### How to complete this task
Each entry is to be retyped exactly as it appears. Leave the images out.

### Provided records
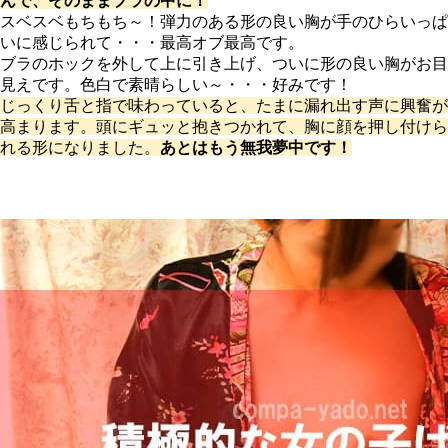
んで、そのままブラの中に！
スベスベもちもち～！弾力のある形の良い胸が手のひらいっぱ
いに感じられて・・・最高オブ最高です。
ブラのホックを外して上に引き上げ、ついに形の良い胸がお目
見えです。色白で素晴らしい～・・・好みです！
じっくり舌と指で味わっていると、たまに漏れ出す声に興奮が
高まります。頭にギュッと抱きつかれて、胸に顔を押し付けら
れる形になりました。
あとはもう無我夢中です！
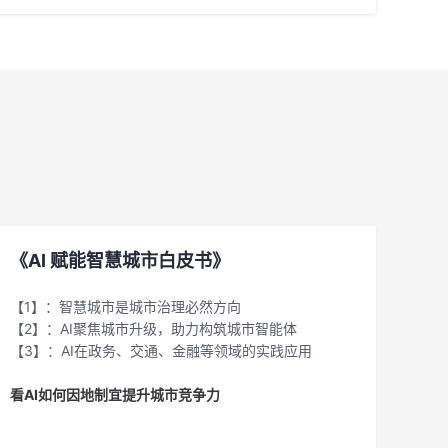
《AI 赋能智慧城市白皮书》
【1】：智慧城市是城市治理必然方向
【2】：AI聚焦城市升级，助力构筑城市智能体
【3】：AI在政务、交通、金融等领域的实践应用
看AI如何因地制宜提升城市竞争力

### Task response
んで、そのままブラの中に！
スベスベもちもち～！弾力のある形の良い胸が手のひらいっぱ
いに感じられて・・・最高オブ最高です。
ブラのホックを外して上に引き上げ、ついに形の良い胸がお目
見えです。色白で素晴らしい～・・・好みです！
じっくり舌と指で味わっていると、たまに漏れ出す声に興奮が
高まります。頭にギュッと抱きつかれて、胸に顔を押し付けら
れる形になりました。
あとはもう無我夢中です！
《AI 赋能智慧城市白皮书》
【1】：智慧城市是城市治理必然方向
【2】：AI聚焦城市升级，助力构筑城市智能体
【3】：AI在政务、交通、金融等领域的实践应用
看AI如何因地制宜提升城市竞争力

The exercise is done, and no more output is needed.